Connecting Functional API models together #4205

Neltherion · 2016-10-26T18:33:29Z

@fchollet
I'm trying to connect 2 functional API models together. here's the summary of the 2 models:

The First "Input" Model (It works as a single model just fine):

The Second Model that is supposed to be connected to the first model:

I'm trying to connect them together like this:

model = Model(input=generator.input, output=[discriminator.output[0], discriminator.output[1]])

But I get this error:

Graph disconnected: cannot obtain value for tensor discriminator_input at layer "discriminator_input". The following previous layers were accessed without issue: []

I tried to make a model out of them like this:
Model(input=[generator.input, discriminator.input], output=[discriminator.output[0], discriminator.output[1]])

But this code just resulted in the second Model (and not the 2 of them together), or at least this is what I think after getting a summary of the model and plotting it's structure.

can we do this in Keras (connecting functional API models) or is there another way?
Thanks

The text was updated successfully, but these errors were encountered:

dieuwkehupkes · 2016-10-31T12:44:04Z

You should connect the output layer of the first network to the input layer of the second network. Something like:

Model(input=generator.input, output=discriminator(generator.output))

Neltherion · 2016-10-31T17:28:36Z

@dieuwkehupkes
Thank you so much... this was turning into a real bother for me...
It works now...

but (there's always a BUT!) when I use discriminator.train_on_batch(X,Y) it returns 3 losses instead of 2... the discriminator was supposed to return 2 losses and here I am getting 3...
did I do something wrong?

Thanks again

dieuwkehupkes · 2016-10-31T19:51:06Z

Not sure, what did you do exactly? Wasn't discriminator your second model? What did you call your stacked model? Maybe you put the wrong functions when you compiled it?

Neltherion · 2016-11-01T17:59:49Z

@fchollet @dieuwkehupkes
We have 2 Functional API models which are connected together:

Generator => Input : 1 x 128 x 128 | Output : 3 x 128 x 128
Discriminator => Input : 3 x 128 x 128 | Output : [3 x 128 x 128, 1]

I want one of the discriminator outputs to be a MAE loss which regresses to an RGB Image and the other output to be the normal discriminator output (0 or 1) to discriminate whether the input is fake or not... the diagrams have been shown in the previous comment.
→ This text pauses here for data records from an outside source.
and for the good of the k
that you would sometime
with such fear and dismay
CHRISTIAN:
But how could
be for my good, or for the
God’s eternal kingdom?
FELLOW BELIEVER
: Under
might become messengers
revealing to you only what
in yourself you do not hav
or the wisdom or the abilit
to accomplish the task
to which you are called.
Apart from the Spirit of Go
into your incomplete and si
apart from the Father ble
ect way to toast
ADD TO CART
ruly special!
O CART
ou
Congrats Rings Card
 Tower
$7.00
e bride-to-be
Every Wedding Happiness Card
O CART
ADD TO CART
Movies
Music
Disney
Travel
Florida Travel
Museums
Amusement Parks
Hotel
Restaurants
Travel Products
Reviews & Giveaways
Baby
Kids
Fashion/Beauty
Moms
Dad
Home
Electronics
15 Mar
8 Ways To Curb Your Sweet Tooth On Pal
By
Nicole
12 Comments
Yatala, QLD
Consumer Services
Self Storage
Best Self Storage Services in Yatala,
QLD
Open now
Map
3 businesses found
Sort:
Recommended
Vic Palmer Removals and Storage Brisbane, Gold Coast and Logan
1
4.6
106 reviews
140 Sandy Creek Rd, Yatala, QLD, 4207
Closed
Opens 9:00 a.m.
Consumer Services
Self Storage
The usual way (without the regressor) is to use 'Binary Cross-Entropy' loss for both the Generator and the Discriminator and also the model which consists of them both...
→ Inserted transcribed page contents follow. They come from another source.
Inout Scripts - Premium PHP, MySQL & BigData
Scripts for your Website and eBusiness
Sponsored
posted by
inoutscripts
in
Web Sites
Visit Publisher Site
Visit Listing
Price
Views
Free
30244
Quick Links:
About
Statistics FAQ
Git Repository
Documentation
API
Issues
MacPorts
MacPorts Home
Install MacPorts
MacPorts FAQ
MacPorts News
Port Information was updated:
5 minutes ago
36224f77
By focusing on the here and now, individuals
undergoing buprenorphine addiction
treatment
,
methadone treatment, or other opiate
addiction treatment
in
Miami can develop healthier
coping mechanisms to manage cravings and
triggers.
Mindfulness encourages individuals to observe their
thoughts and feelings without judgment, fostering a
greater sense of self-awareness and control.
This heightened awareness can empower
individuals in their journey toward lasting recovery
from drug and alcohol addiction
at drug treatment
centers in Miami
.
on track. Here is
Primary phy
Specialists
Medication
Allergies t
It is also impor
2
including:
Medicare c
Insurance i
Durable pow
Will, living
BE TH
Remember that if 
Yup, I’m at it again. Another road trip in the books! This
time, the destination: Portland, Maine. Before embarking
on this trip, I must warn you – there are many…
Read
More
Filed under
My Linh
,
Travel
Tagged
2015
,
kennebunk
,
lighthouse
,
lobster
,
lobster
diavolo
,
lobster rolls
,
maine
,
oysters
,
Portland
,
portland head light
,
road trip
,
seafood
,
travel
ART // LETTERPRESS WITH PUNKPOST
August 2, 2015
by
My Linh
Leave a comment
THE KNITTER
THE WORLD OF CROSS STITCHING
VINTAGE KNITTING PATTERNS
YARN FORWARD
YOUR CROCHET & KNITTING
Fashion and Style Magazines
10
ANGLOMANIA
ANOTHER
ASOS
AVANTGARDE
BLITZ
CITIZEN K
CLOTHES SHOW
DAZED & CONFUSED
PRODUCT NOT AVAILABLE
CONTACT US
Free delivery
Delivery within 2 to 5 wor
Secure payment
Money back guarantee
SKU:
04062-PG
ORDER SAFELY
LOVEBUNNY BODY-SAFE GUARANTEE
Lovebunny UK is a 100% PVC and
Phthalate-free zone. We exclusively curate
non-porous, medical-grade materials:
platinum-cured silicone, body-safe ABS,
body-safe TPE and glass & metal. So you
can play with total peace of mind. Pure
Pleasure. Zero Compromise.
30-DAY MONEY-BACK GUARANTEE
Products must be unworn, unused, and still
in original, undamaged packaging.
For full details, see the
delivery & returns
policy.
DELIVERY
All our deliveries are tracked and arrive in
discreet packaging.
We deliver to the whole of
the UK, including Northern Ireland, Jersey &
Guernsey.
But right now, I don't know how to choose the loss for the models... what kind of loss should I give the generator to account for both the discriminator's 'MAE' and 'BCE' losses ?

here's what I did :

discriminator = discriminator_model()
generator = generator_model()
discriminator_on_generator = Model(input=generator.input, output=discriminator(generator.output))

generator.compile(loss=['binary_crossentropy'], optimizer='adadelta')
discriminator_on_generator.compile(loss=['mae', 'binary_crossentropy'], loss_weights=[0.5, 1.0], optimizer='adadelta')
discriminator.compile(loss=['mae', 'binary_crossentropy'], loss_weights=[0.5, 1.0], optimizer='adadelta')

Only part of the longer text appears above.